‘No,’ said I.
‘Oh, but look at the glass here,’ he exclaimed, indicating the scuttle or porthole, the thick glass of which showed gleaming, but black as coal against the night outside.
‘Why,’ said I, ‘the wet there is the sea; it is spray; nothing but spray.’
‘Hang all waves!’ he said in a low voice. ‘Why the dickens can’t the ocean always be calm? If I’d have known that this ship pitched so, I’d have waited for a steadier vessel. Will you do me the kindness to lift the lid of that portmanteau? You’ll find a flask of brandy in it. Hang me if I like to move. Sorry now I didn’t bring a cot, though they’re doocid awkward things to get in and out of.’

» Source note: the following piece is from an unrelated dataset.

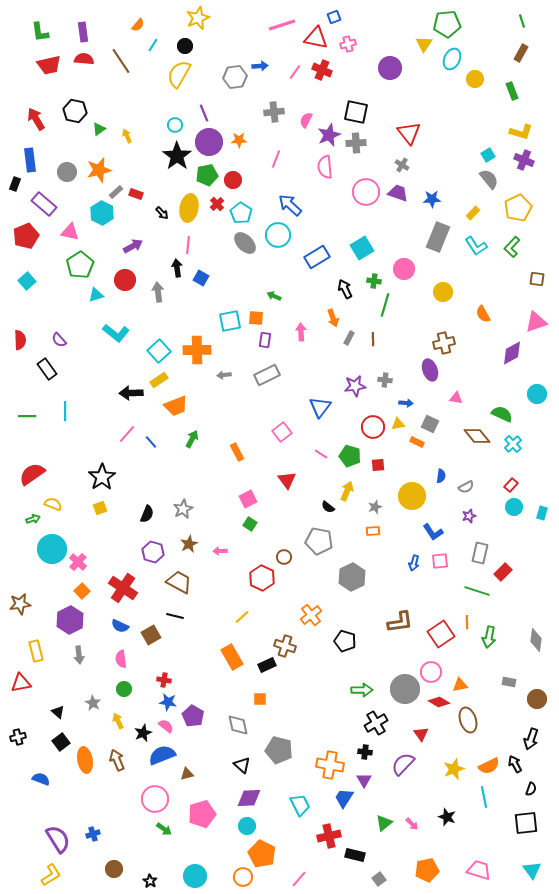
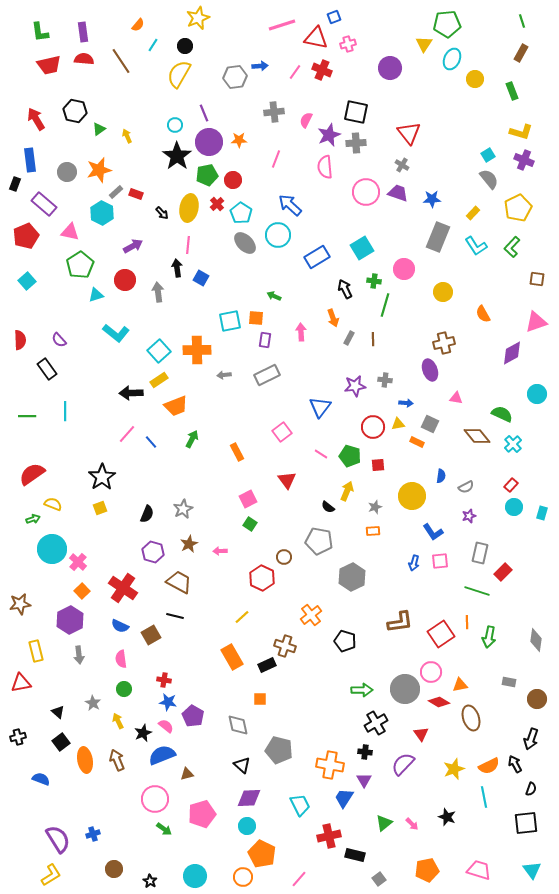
brown ellipse at (468, 720): moved 3 px right, 2 px up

I found the flask, and gave it to him, and he took a pull at it. I declined his offer of a dram, and went to work to stow away some odds and ends which were in my trunk.
‘Don’t you feel ill?’ said he.
‘No,’ said I.
‘Oh, ah, I remember now!’ he exclaimed; ‘you were a sailor once, weren’t you?’
‘Yes; I had a couple of years of it.’
‘Wish I’d been a sailor, I know,’ said he. ‘I mean, after I’d given it up. As to being a sailor—merciful goodness! think of four, perhaps five months of this.’